Tout ce qui est humainement possible a été réalisé. Maintenant, je dirais qu’à l’impossible nul n’est tenu. Nous attendons avec impatience et un peu d’angoisse la cérémonie d’ouverture, c’est vrai, car c’est elle qui déterminera le succès ou non de l’événement. Pour ce qui est de la partie technique, sur la pelouse, on connaît les équipes et leurs valeurs, et on sait que le niveau sera très élevé. Depuis la dernière Coupe du monde, on a été témoins des prestations du Maroc, du Sénégal, etc. On a vu les matchs de qualifications et constaté que le niveau est très haut. Quant aux problématiques liées au changement climatique, aux personnes ou autres, on se dit qu’on a pris les dispositions nécessaires, et que Dieu fera le reste ! Que cette Coupe attendue par le monde entier se déroule le mieux possible!

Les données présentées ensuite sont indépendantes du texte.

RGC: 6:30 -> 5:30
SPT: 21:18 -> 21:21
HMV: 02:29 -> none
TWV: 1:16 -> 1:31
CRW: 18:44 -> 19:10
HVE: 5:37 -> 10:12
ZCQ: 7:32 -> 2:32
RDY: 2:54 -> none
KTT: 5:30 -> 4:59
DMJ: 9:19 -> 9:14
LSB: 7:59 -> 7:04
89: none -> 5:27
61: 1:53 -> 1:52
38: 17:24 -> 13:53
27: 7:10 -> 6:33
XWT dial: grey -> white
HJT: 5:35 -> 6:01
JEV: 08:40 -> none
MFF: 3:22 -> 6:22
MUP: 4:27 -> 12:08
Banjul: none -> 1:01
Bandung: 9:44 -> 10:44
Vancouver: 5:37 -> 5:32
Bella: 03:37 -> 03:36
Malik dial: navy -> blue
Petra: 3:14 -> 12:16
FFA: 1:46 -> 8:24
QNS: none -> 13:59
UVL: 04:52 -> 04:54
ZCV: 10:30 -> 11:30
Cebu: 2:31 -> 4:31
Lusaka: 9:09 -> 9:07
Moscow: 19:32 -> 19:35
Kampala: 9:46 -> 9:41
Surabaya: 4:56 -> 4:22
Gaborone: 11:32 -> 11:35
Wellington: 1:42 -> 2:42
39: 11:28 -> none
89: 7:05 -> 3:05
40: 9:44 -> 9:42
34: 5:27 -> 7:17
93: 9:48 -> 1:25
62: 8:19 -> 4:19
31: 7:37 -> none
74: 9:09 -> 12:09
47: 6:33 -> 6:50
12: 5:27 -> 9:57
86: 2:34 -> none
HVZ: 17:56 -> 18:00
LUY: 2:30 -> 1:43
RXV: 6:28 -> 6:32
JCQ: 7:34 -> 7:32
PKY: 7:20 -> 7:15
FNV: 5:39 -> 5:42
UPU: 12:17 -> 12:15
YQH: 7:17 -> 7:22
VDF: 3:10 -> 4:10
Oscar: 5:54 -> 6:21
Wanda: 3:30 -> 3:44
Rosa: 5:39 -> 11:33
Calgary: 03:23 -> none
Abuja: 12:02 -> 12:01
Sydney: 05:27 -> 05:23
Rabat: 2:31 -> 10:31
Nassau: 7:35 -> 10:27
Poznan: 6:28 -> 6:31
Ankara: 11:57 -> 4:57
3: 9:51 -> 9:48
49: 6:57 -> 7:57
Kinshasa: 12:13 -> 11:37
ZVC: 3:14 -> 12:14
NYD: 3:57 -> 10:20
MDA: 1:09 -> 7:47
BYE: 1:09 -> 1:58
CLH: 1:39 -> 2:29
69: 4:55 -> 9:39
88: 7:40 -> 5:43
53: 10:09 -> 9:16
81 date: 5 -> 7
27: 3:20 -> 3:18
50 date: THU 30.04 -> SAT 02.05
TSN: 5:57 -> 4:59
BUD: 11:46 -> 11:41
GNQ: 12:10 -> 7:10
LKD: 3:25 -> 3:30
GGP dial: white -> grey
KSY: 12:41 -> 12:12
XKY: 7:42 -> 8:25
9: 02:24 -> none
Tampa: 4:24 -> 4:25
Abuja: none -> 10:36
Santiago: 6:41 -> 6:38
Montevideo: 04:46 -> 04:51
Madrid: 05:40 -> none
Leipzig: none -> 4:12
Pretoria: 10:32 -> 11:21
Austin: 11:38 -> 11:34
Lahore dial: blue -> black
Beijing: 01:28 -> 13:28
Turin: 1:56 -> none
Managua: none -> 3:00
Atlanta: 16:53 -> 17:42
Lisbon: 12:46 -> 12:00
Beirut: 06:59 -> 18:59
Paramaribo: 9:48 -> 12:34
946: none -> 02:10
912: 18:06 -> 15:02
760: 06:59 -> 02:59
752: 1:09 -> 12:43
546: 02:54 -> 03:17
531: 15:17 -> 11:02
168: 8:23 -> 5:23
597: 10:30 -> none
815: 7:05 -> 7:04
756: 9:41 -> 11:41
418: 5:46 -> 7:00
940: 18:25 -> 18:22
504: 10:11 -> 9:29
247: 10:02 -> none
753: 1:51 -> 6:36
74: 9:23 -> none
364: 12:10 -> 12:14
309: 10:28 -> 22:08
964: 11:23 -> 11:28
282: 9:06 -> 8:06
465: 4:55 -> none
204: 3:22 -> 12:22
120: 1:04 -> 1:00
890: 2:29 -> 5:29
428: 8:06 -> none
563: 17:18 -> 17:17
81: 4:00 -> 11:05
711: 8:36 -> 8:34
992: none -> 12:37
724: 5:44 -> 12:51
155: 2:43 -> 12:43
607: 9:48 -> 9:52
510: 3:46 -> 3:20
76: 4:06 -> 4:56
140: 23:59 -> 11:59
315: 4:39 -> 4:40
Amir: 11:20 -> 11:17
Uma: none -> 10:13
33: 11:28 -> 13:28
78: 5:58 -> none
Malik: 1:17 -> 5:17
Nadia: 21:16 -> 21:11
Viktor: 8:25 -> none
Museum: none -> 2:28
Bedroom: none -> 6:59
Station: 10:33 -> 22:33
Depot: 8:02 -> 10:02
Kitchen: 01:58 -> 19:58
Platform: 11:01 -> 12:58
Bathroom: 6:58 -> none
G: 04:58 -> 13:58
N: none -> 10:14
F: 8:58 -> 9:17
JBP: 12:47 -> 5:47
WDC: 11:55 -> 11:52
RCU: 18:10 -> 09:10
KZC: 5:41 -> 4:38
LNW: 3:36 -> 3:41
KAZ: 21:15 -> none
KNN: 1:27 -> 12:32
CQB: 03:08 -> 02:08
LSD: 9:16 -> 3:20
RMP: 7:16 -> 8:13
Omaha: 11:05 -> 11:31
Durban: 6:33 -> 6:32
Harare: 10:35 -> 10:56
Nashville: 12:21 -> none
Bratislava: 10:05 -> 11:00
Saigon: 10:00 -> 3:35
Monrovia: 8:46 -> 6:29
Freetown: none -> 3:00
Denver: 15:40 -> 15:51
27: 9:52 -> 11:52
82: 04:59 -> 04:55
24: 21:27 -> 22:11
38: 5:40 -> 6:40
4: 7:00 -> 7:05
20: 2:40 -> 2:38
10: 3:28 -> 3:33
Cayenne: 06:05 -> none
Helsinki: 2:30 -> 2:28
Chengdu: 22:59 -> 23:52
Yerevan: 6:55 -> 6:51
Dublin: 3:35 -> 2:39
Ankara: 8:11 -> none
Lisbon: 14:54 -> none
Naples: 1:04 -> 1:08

Avez-vous un pronostic quant au gagnant de cette 34e édition? Avec interdiction de répondre la Côte d’Ivoire, ce serait trop facile…

Tout le monde a vu la prestation de l’équipe du Maroc à la Coupe du monde, dont elle est sortie demi-finaliste. C’est exceptionnel. Le Sénégal a également raflé tous les trophées ces dernières années. Mais on a aussi la Côte d’Ivoire! Elle organise cette coupe et s’y prépare depuis longtemps. Un élément, personnellement, me fait pencher en faveur de nos Éléphants : en 1992, le président de la République actuel était Premier ministre, et nous avons remporté la CAN. En 2015, quand nous avons décroché notre deuxième étoile, il était devenu président. Jamais deux sans trois. Il est là, aujourd’hui, et je crois qu’il lui reviendra de remettre le trophée dans les mains du capitaine de l’équipe de Côte d’Ivoire!